__Problem to work on__: From the line with "Népszerűsítjük a fejlesztő játékokat" to the final line of the records, every line is to be duplicated exactly, both of those lines included.

Page-level text extractions
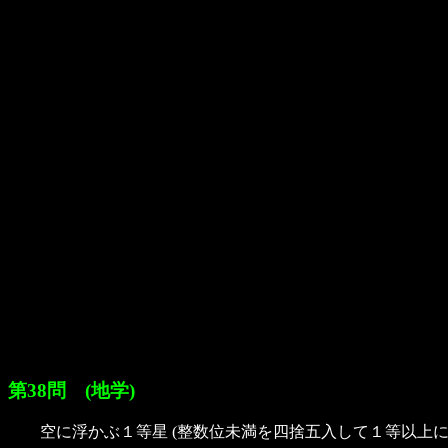
第38問 (地学)
空に浮かぶ１等星 (整数位未満を四捨五入して１等以上になる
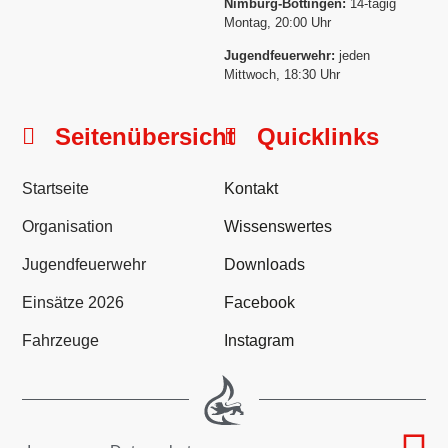
Nimburg-Bottingen:
14-tägig
Montag, 20:00 Uhr
Jugendfeuerwehr:
jeden
Mittwoch, 18:30 Uhr
Seitenübersicht
Quicklinks
Startseite
Kontakt
Organisation
Wissenswertes
Jugendfeuerwehr
Downloads
Einsätze 2026
Facebook
Fahrzeuge
Instagram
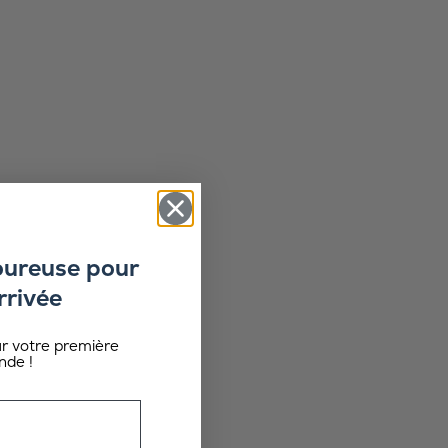
oureuse pour
rrivée
ur votre première
de !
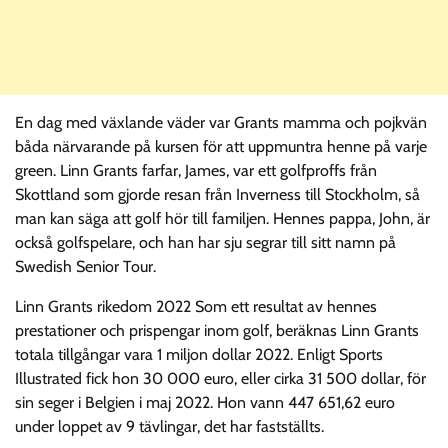
En dag med växlande väder var Grants mamma och pojkvän
båda närvarande på kursen för att uppmuntra henne på varje
green. Linn Grants farfar, James, var ett golfproffs från
Skottland som gjorde resan från Inverness till Stockholm, så
man kan säga att golf hör till familjen. Hennes pappa, John, är
också golfspelare, och han har sju segrar till sitt namn på
Swedish Senior Tour.
Linn Grants rikedom 2022 Som ett resultat av hennes
prestationer och prispengar inom golf, beräknas Linn Grants
totala tillgångar vara 1 miljon dollar 2022. Enligt Sports
Illustrated fick hon 30 000 euro, eller cirka 31 500 dollar, för
sin seger i Belgien i maj 2022. Hon vann 447 651,62 euro
under loppet av 9 tävlingar, det har fastställts.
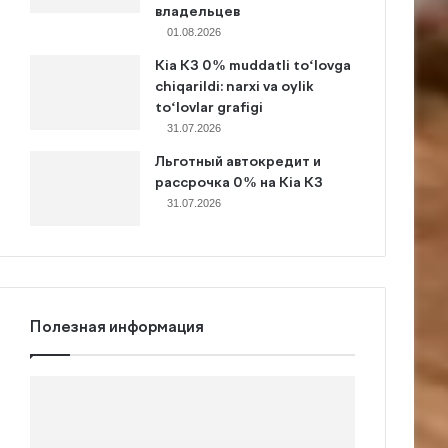
владельцев
01.08.2026
Kia K3 0% muddatli to‘lovga
chiqarildi: narxi va oylik
to‘lovlar grafigi
31.07.2026
Льготный автокредит и
рассрочка 0% на Kia K3
31.07.2026
Полезная информация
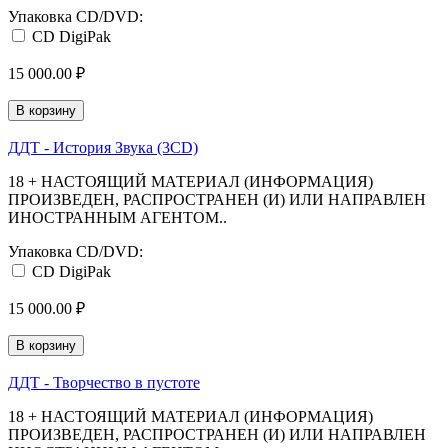
Упаковка CD/DVD:
CD DigiPak
15 000.00 ₽
В корзину
ДДТ - История Звука (3CD)
18 + НАСТОЯЩИЙ МАТЕРИАЛ (ИНФОРМАЦИЯ)
ПРОИЗВЕДЕН, РАСПРОСТРАНЕН (И) ИЛИ НАПРАВЛЕН
ИНОСТРАННЫМ АГЕНТОМ..
Упаковка CD/DVD:
CD DigiPak
15 000.00 ₽
В корзину
ДДТ - Творчество в пустоте
18 + НАСТОЯЩИЙ МАТЕРИАЛ (ИНФОРМАЦИЯ)
ПРОИЗВЕДЕН, РАСПРОСТРАНЕН (И) ИЛИ НАПРАВЛЕН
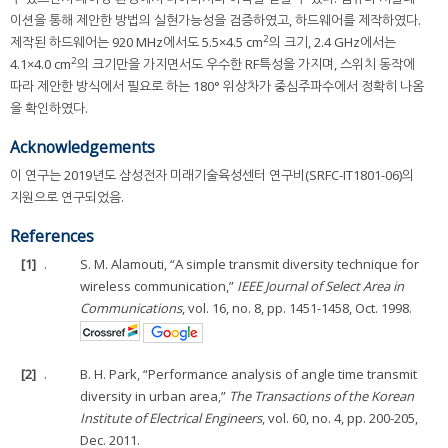
이션을 통해 제안한 방법의 실현가능성을 검증하였고, 하드웨어를 제작하였다.
2
제작된 하드웨어는 920 MHz에서도 5.5×4.5 cm
의 크기, 2.4 GHz에서는
2
4.1×4.0 cm
의 크기만을 가지면서도 우수한 RF특성을 가지며, 스위치 동작에
따라 제안한 방식에서 필요로 하는 180° 위상차가 중심주파수에서 정확히 나옴
을 확인하였다.
Acknowledgements
이 연구는 2019년도 삼성전자 미래기술육성센터 연구비(SRFC-IT1801-06)의
지원으로 연구되었음.
References
[1]
.
S. M. Alamouti, “A simple transmit diversity technique for
wireless communication,”
IEEE Journal of Select Area in
Communications
, vol. 16, no. 8, pp. 1451-1458, Oct. 1998.
[2]
.
B. H. Park, “Performance analysis of angle time transmit
diversity in urban area,”
The Transactions of the Korean
Institute of Electrical Engineers
, vol. 60, no. 4, pp. 200-205,
Dec. 2011.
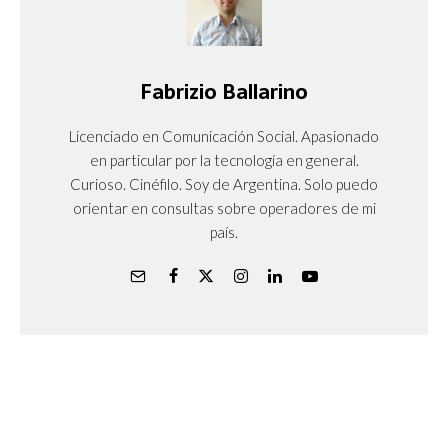
Fabrizio Ballarino
Licenciado en Comunicación Social. Apasionado
en particular por la tecnología en general.
Curioso. Cinéfilo. Soy de Argentina. Solo puedo
orientar en consultas sobre operadores de mi
país.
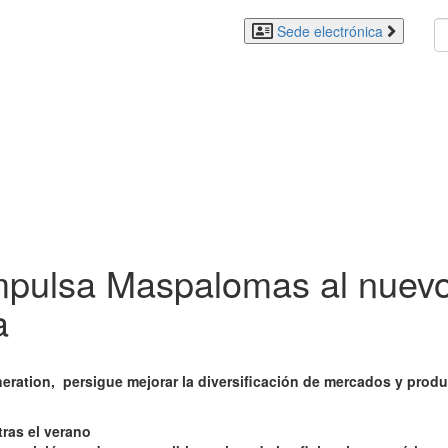
Sede electrónica
mpulsa Maspalomas al nuevo
a
ration, persigue mejorar la diversificación de mercados y produc
tras el verano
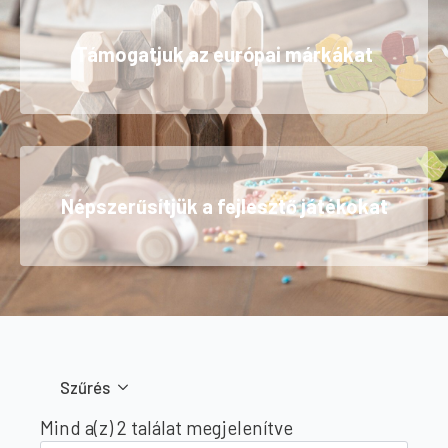
Támogatjuk az európai márkákat
Népszerűsítjük a fejlesztő játékokat
Szűrés
Sorted
Mind a(z) 2 találat megjelenítve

__Solution__:
Népszerűsítjük a fejlesztő játékokat
Szűrés
Sorted
Mind a(z) 2 találat megjelenítve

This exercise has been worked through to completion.